JPMorgan Chase & Co.’s global currency volatility measure fell to 11 percent in New York, poised to drop for the fourth week in five, before Group-of-Seven leaders meet in Japan toward the end of this month. Brexit is dominating the U.K. agenda and the BOE is set to update its take on how the vote is affecting the economy. All economists in a Bloomberg survey predict the central bank will keep its key rate at 0.5 percent. The yen slumped on speculation of further easing by the Bank of Japan as soon as next month.
“Markets are waiting for fresh factors to trade on,” said Yuji Saito, head of the foreign-exchange department at Credit Agricole SA in Tokyo. “The next focus is G7, Brexit risks in June, so markets are likely to take to the sidelines.”
Sterling fetched $1.4433 at 6:54 a.m. in London, compared with $1.4448 Wednesday. The currency touched a seven-year low of $1.3836 in February. The euro was little changed at $1.1419. Its one-month implied volatility fell for a fifth day to 7.77 percent, set for the lowest closing level this month, from 9.23 percent a week ago.
The yen fell 0.4 percent to 108.88 per dollar from Wednesday, when it strengthened 0.8 percent. Its gauge of one-month implied volatility fell to 10.13 percent Thursday, from 11.49 percent a week ago.

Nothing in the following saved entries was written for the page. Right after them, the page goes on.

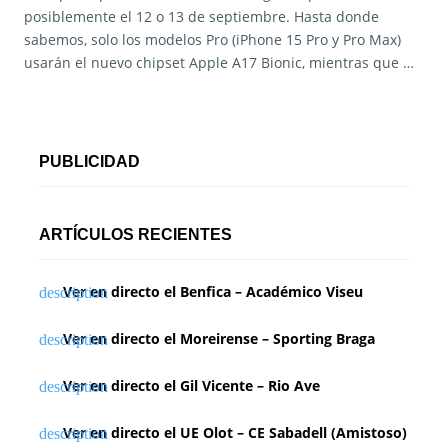
posiblemente el 12 o 13 de septiembre. Hasta donde
sabemos, solo los modelos Pro (iPhone 15 Pro y Pro Max)
usarán el nuevo chipset Apple A17 Bionic, mientras que …
PUBLICIDAD
ARTÍCULOS RECIENTES
Ver en directo el Benfica – Académico Viseu
Ver en directo el Moreirense – Sporting Braga
Ver en directo el Gil Vicente – Rio Ave
Ver en directo el UE Olot – CE Sabadell (Amistoso)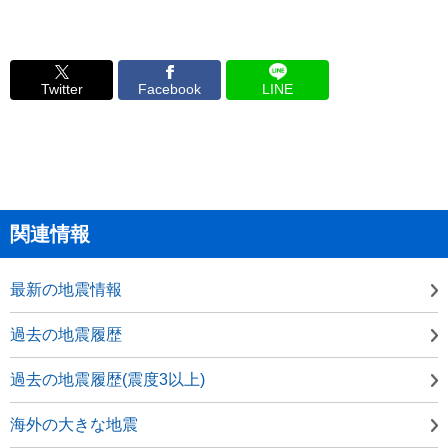
Twitter
Facebook
LINE
関連情報
最新の地震情報
過去の地震履歴
過去の地震履歴(震度3以上)
海外の大きな地震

The BOJ could ease in June or July if inflation indicators weaken and stock prices drop, Takatoshi Ito, a professor at Columbia University, said in an interview with Reuters. He was a deputy to central bank chief Haruhiko Kuroda at the Ministry of Finance in 1999 and 2000. The report contributed to the yen’s drop, said Saito at Credit Agricole.
Australia’s dollar slumped 0.6 percent to 73.33 U.S. cents as falling Asian stocks damped demand for riskier assets. The Aussie had gained 0.8 percent over the last two days as oil prices rallied.
The currency’s declines will be limited by investor appetite for higher-yielding AAA-rated assets, keeping the Aussie in a range, said Takuya Kanda, a senior researcher at Gaitame.com Research Institute Ltd.
“While commodities prices like oil are showing signs of stabilizing, stocks are vulnerable and there is little clarity on risk sentiment,” Kanda said. “There is also speculation for further rate cuts in Australia so it’s difficult to buy up the currency.”